Gerard Butler and his finely carved abdominal muscles play Clyde Shelton the law abiding citizen referred to in the title. His life is changed forever after a home invasion leaves his wife and small child dead. When Assistant DA Nick Rice (Jamie Foxx), a slick up-and-coming lawyer at the DA’s office, makes a deal with one of the killers to testify against his partner in return for a reduced sentence it doesn’t sit well with Clyde. Cut to ten years later. Bad things start happening to everyone involved in the case, starting with the bad guys who both perish in excruciating ways. Clyde is arrested and confesses. That should be the end of it, but very bad things continue to happen. By the time Nick figures out how Clyde is doling out his own form of cruel and unusual punishment from jail it may be too late to save his own life.

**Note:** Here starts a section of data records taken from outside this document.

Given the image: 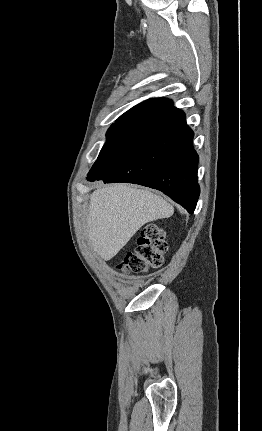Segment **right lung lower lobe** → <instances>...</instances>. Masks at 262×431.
Returning a JSON list of instances; mask_svg holds the SVG:
<instances>
[{
    "mask_svg": "<svg viewBox=\"0 0 262 431\" xmlns=\"http://www.w3.org/2000/svg\"><path fill=\"white\" fill-rule=\"evenodd\" d=\"M185 114L172 107L130 126L94 163L87 180L158 189L193 213L199 157Z\"/></svg>",
    "mask_w": 262,
    "mask_h": 431,
    "instance_id": "right-lung-lower-lobe-1",
    "label": "right lung lower lobe"
}]
</instances>
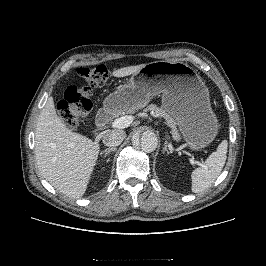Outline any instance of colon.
Instances as JSON below:
<instances>
[{
    "instance_id": "obj_1",
    "label": "colon",
    "mask_w": 266,
    "mask_h": 266,
    "mask_svg": "<svg viewBox=\"0 0 266 266\" xmlns=\"http://www.w3.org/2000/svg\"><path fill=\"white\" fill-rule=\"evenodd\" d=\"M109 70L104 65L79 67L67 86L58 112L64 124L70 128L78 125L79 118L92 109L93 89L104 87L109 80Z\"/></svg>"
}]
</instances>
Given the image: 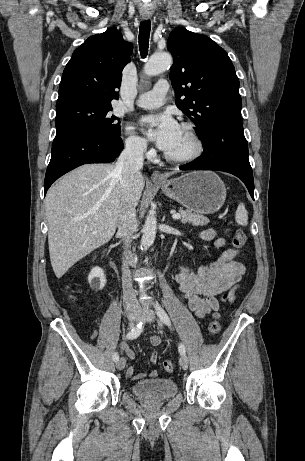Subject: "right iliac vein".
Returning <instances> with one entry per match:
<instances>
[{"mask_svg": "<svg viewBox=\"0 0 305 461\" xmlns=\"http://www.w3.org/2000/svg\"><path fill=\"white\" fill-rule=\"evenodd\" d=\"M126 317L132 325L135 324L139 320V314L137 313L136 309L133 307H130L126 310ZM125 365H126V361L124 358H121L116 362V368L118 370L124 369Z\"/></svg>", "mask_w": 305, "mask_h": 461, "instance_id": "right-iliac-vein-1", "label": "right iliac vein"}]
</instances>
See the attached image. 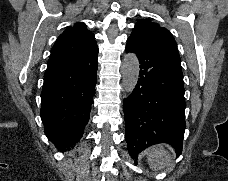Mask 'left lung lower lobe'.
Returning a JSON list of instances; mask_svg holds the SVG:
<instances>
[{
  "mask_svg": "<svg viewBox=\"0 0 228 181\" xmlns=\"http://www.w3.org/2000/svg\"><path fill=\"white\" fill-rule=\"evenodd\" d=\"M126 52L140 63L137 85L123 105L129 154L136 159L145 148L168 143L179 156L186 128L180 58L129 38Z\"/></svg>",
  "mask_w": 228,
  "mask_h": 181,
  "instance_id": "obj_1",
  "label": "left lung lower lobe"
}]
</instances>
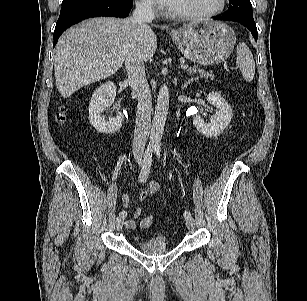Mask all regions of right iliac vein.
Returning a JSON list of instances; mask_svg holds the SVG:
<instances>
[{
    "mask_svg": "<svg viewBox=\"0 0 307 301\" xmlns=\"http://www.w3.org/2000/svg\"><path fill=\"white\" fill-rule=\"evenodd\" d=\"M123 224H124V218L117 217L116 218V228H117V230H119V231L122 230Z\"/></svg>",
    "mask_w": 307,
    "mask_h": 301,
    "instance_id": "obj_1",
    "label": "right iliac vein"
}]
</instances>
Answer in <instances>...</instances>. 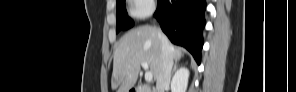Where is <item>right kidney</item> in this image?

There are a lot of words that could be used to describe “Law Abiding Citizen.” Here are some of them: goofy, implausible, ludicrous, inane, far-fetched, daft, nonsensical, illogical, preposterous, outlandish… I could go on, but you get the point. The story is a little silly, but that’s OK. It’s a revenge flick and if it was loaded with wall-to-wall action and some fun dialogue I could deal with the silliness. Look at “Taken” from earlier this year. Silly, silly, silly but fun in a check your brain at the door kind of way.

Unfortunately “Law Abiding Citizen” doesn’t have that kind of verve. There’s too much lag time between the big action set pieces. Every time the movie works up a head of steam the momentum evaporates into talky and mostly badly written dialogue sequences.

A red pencil could have made this script much more palatable but it’s likely that if you removed every line where a characters states the obvious and mundane there’s be very little left, dialogue wise. It’s the kind of movie that shows you a bomb with a cell phone trigger. Comments on it and then, for good measure, has another character say something like, “Do you mean to tell me that if that cell phone rings the bomb will go off?” Anyone who’s ever watched “Mission Impossible” or any other thriller involving bad guys and bombs knows that yes, if the cell phone rings the bomb will go off. It’s movie watching 101. You know it just like you know that the guy in the red shirt will always be the first to die on any given episode of “Star Trek.”

When the characters aren’t speaking in clichés they’re trying to comment on the state of a broken justice system that could let a child killer off with a light sentence. It’s an interesting premise for a revenge film, but again, Wimmer overplays his hand, putting sentences like, “I’m going to bring the whole diseased, corrupt temple down on your head! It’s going to be biblical” into Butler’s mouth.

Too bad the action isn’t as over-the-top as the dialogue. If so “Law Abiding Citizen” might have had a chance to be a great bad movie, as it is, it’s just a bad movie.